Lire aussi : Transport aérien: quand le faible octroi de la 5e liberté freine la connectivité en Afrique
Outre le problème de connectivité, les frais de navigation aérienne en Afrique excèdent de 10% la norme mondiale. Et une fois additionnées, ces taxes peuvent représenter, dans certains pays, jusqu’à 50% du prix total du billet.
Pour remédier à toutes ces entraves, l’Union africaine a fait du transport aérien et de la connectivité des Etats une de ses priorités. C’est dans cette optique qu’elle a lancé, dans le cadre de son Agenda 2063, l’ambitieux projet de Marché unique de transport aérien africain (Mutaa) qui vise à libéraliser le ciel africain. Celui-ci prévoit le libre exercice du trafic de 1ère, 2e, 3e, 4e et 5e liberté (règles et droits octroyés par des pays aux compagnies locales ou étrangères sur ce qu’elles peuvent faire lors du survol de l’espace aérien) pour les compagnies aériennes éligibles, la levée des restrictions sur les fréquences et les capacités, la libéralisation des tarifs, la libéralisation complète des services et fret,…
Ces différentes mesures vont augmenter fortement la connectivité sur le continent et promouvoir le développement du secteur de l’aviation, le tourisme et le commerce.
Lire aussi : Protectionnisme et taxes: voyager en avion à travers l’Afrique, un onéreux chemin de croix
Les avantages de l’Open Sky africain sont nombreux. D’après la Commission africaine de l’aviation civile (CAFAC), la libéralisation du ciel pourrait augmenter de 30% la connectivité aérienne au niveau du continent grâce à la cinquième liberté (droit accordé par un Etat à un autre de débarquer et d’embarquer, dans le territoire du premier Etat du trafic en provenance ou à destination d’un Etat tiers).
Depuis son lancement, le Mutaa a connu des avancées notables.
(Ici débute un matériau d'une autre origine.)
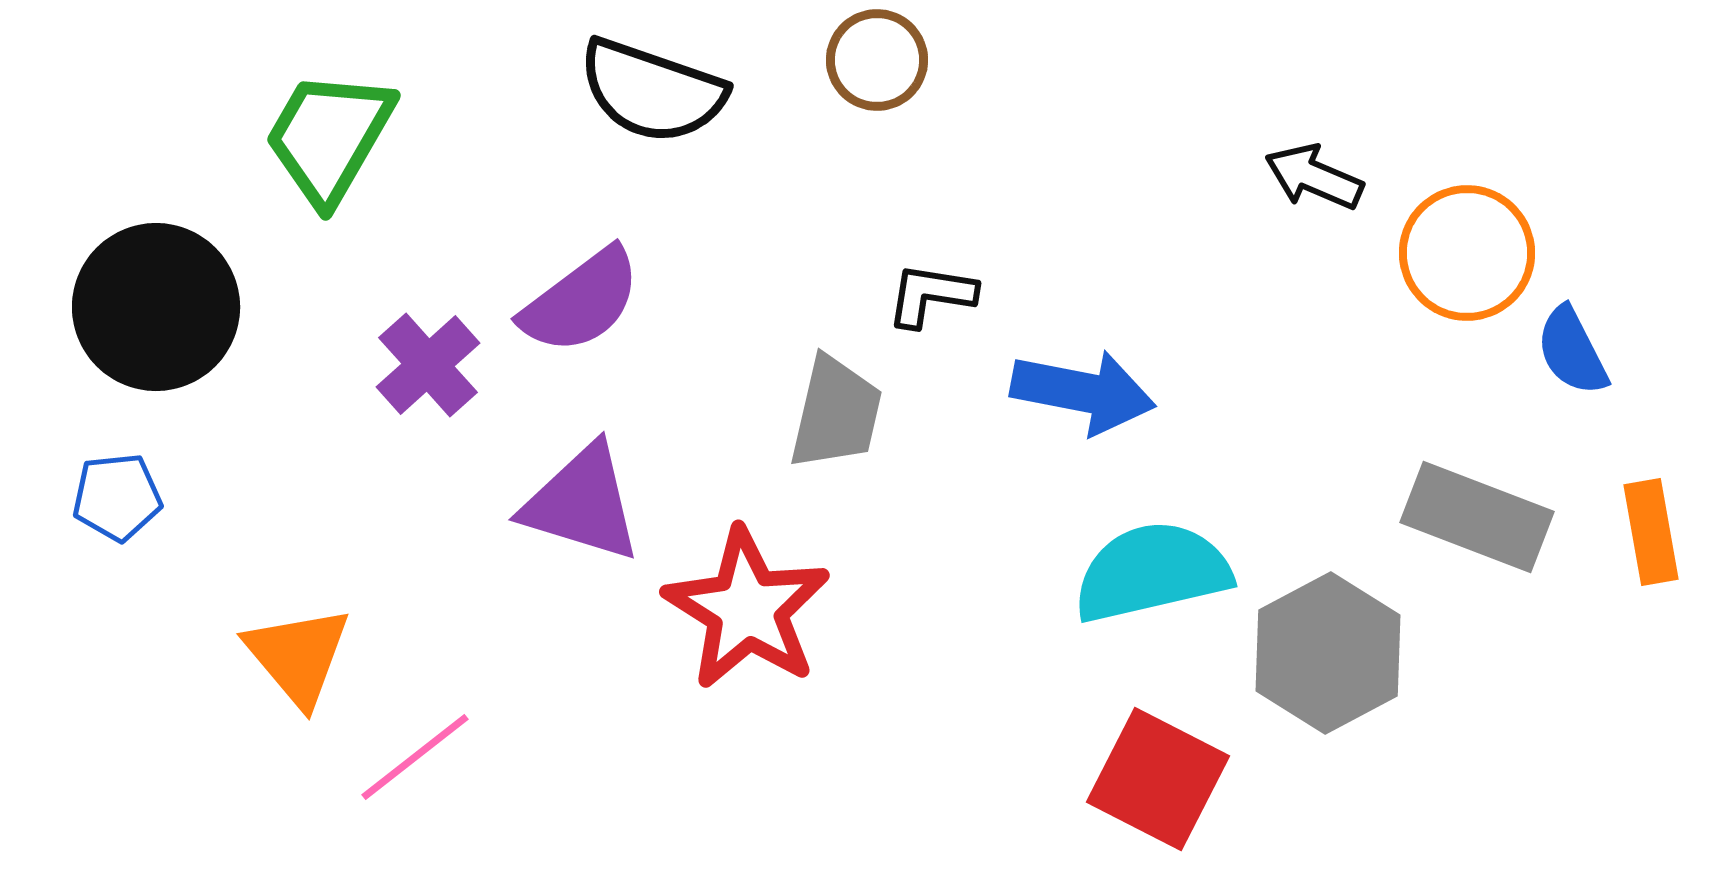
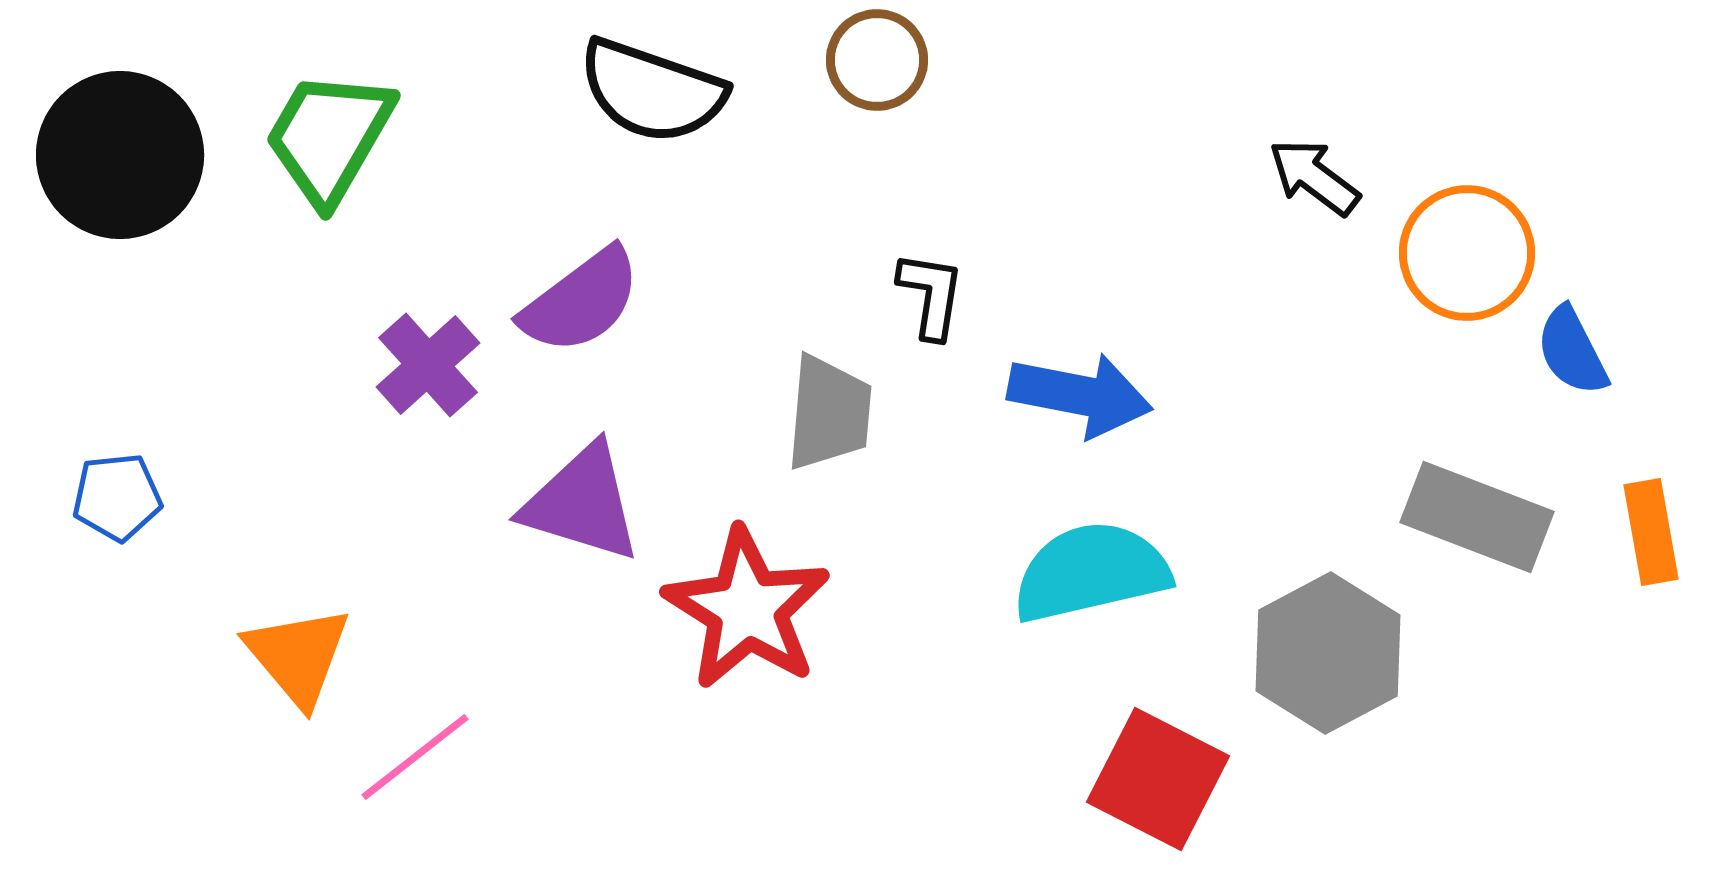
black arrow: rotated 14 degrees clockwise
black L-shape: rotated 90 degrees clockwise
black circle: moved 36 px left, 152 px up
blue arrow: moved 3 px left, 3 px down
gray trapezoid: moved 7 px left; rotated 8 degrees counterclockwise
cyan semicircle: moved 61 px left
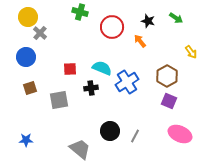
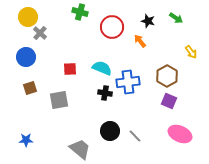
blue cross: moved 1 px right; rotated 25 degrees clockwise
black cross: moved 14 px right, 5 px down; rotated 16 degrees clockwise
gray line: rotated 72 degrees counterclockwise
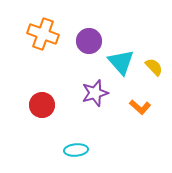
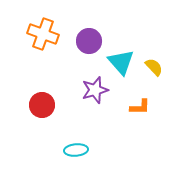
purple star: moved 3 px up
orange L-shape: rotated 40 degrees counterclockwise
D’abord, à ce jour, 38 Etats membres de l’Union africaine ont adhéré au projet, dont 20 autorisent les droits de 5e liberté précité. Ces pays représentent plus de 80% du trafic aérien intra-africain. Parmi eux, 23 pays ont déjà signé le mémorandum de mise en œuvre de l’Open sky africain et 20 autres font partie du projet pilote du Mutaa (*).
Lire aussi : Voici les meilleurs aéroports et compagnies aériennes d’Afrique en 2024
Ensuite, le Mutaa a contribué à l’amélioration de la connectivité aérienne intra-africaine. Celle-ci est passée de 14,5% à 23%, grâce au lancement de 108 nouvelles liaisons intra-africaines entre septembre 2022 et avril 2025, dont 19 liaisons de 5e liberté. Par ailleurs, il y a l’opérationnalisation du mécanisme de règlement des différends.
Seulement, malgré les nombreux avantages qu’offre cette libéralisation, l’Open Sky africain tarde à voir le jour. Si de nombreux pays affichent leur intérêt à ce projet, il n’en demeure pas moins que des réticences sont notées de la part de certains Etats et compagnies aériennes.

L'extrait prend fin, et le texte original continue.